Scottish Citylink operate two routes in and out of Skye:
* 914 / 915 / 916 /917 run from Uig or Portree to Kyle of Lochalsh, Fort William, and Glasgow (about six and a half hours from Portree)
* 916 / 917 run from Uig or Portree to Kyle of Lochalsh and Inverness (about three and a half hours from Portree)
Limited numbers of discounted advance purchase tickets are available online. It is advisable to reserve a seat during the summer or around holidays.
Local buses 51 & 52 connect Armadale pier (for the ferry to/from Mallaig with Broadford and Portree several times a day (fewer in the winter). Buses 50 & 55 run every 30 minutes over the Skye Bridge between Kyleakin and Kyle of Lochalsh.
Get around By bus
An excellent rural network of local buses is provided by Stagecoach Highlands who recently acquired the local operator Rapsons. Routes include:
* 49, 49B Portree / Elgol
* 50, 55 Portree / Kyle of Lochalsh (for coach and train connections to Inverness, and coach connections to Fort William and Glasgow),
* 52, 52C Portree / Broadford / Armadale (for ferry connections to/from Mallaig and trains to Fort William and Glasgow)
* 53, 54 Portree / Carbost (and the Talisker Distillery) / Fiscavaig
* 56A, 56B Portree / Struan / Dunvegan
* 56 Portree / Dunvegan / Glendale
* 57C (clockwise) & 57A (anti-clockwise) Portree / Flodigarry Peninsula (for Old Man of Storr, the Quirang and Uig)
* 59 Portree / Peinchorran
Fares rise by distance travelled, with a half-hour journey usually costing around £3. In early 2009 a number of fares were increased and the useful three day Rover ticket was discontinued. The only remaining special ticket of interest to tourists is the £6 One Day Rover, which will normally make sense if you are using more than two buses in one day (although drivers will normally advise you if it is cheaper to buy that or singles). Although they are listed alongside local buses in journey planners and at bus stops, passengers should avoid taking Scottish Citylink coaches for journeys wholly within Skye or across the bridge to Kyle of Lochalsh since fares are substantially cheaper on local services.

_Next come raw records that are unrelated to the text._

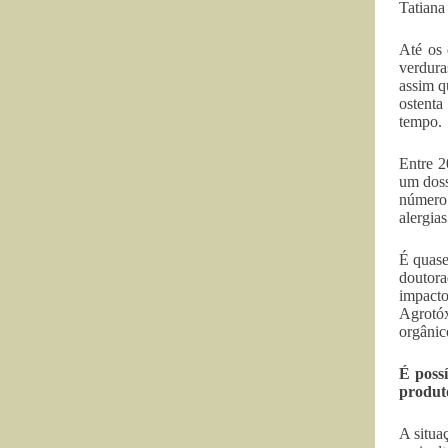
Tatian
Até os 
verdura
assim q
ostenta
tempo.
Entre 2
um doss
número 
alergias
É quase
doutor
impacto
Agrotóx
orgânic
É poss
produt
A situa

An area guide for Skye and Lochalsh lists all bus times, and is issued twice annually for winter and summer seasons. It can be downloaded in pdf format from Stagecoach Highlands by clicking on 'Timetables' and then scrolling down to 'Skye and Lochalsh' or picked up in paper form from buses and tourist information centres. It is strongly recommended to check times in advance, paying special attention to any timetable notes relating to days when the bus runs or does not.

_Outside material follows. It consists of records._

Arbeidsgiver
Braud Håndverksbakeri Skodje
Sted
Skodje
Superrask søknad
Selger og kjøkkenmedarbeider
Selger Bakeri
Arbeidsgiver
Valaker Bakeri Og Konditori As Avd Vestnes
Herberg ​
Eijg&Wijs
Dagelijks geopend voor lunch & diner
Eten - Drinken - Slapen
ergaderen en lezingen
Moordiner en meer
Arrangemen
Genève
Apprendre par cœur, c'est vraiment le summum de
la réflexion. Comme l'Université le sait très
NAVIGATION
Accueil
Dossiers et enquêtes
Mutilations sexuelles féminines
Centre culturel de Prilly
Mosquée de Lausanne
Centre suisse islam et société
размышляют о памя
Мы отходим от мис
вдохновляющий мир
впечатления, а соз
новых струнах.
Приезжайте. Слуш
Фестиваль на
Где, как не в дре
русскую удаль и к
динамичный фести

Although substantial European and Scottish funding has been made available to improve and widen certain key routes (most recently the southern section of the Armadale to Broadford road), major roads are still quite narrow and can get congested in high season. However in low season driving in Skye is a delight with only the occasional sheep wandering onto the tarmac to concern you. On narrow single track rural roads pay attention to passing places and drive courteously, being ready to pull over to allow an oncoming vehicle to pass.

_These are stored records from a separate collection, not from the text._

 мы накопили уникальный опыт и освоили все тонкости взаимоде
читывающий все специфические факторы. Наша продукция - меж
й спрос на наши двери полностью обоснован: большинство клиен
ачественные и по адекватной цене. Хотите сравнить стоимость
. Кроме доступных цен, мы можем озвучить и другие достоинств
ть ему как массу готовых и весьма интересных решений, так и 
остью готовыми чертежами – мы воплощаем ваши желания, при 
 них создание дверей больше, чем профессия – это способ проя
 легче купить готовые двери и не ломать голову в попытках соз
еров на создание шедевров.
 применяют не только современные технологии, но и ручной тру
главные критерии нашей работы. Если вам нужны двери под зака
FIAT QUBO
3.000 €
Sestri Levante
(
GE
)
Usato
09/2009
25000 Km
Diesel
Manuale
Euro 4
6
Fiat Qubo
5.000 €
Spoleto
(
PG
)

Car hire is available in Portree and Kyle of Lochalsh, but can be expensive. When travelling to the island in the high season, call ahead for availability.
Many of the roads in Skye are well cyclable, although traffic can be a problem in late summer. If you're cycling, make sure you have good raingear; Skye is wet even by the drizzly standards of Scotland. The ferry from Mallaig accepts bicycles, and the ride from Armadale north to the bridge is pleasant.
Hitching is never one hundred percent safe, but residents of Skye are generally very open to giving rides in remoter areas (especially if you've missed the last bus of the day or it's raining).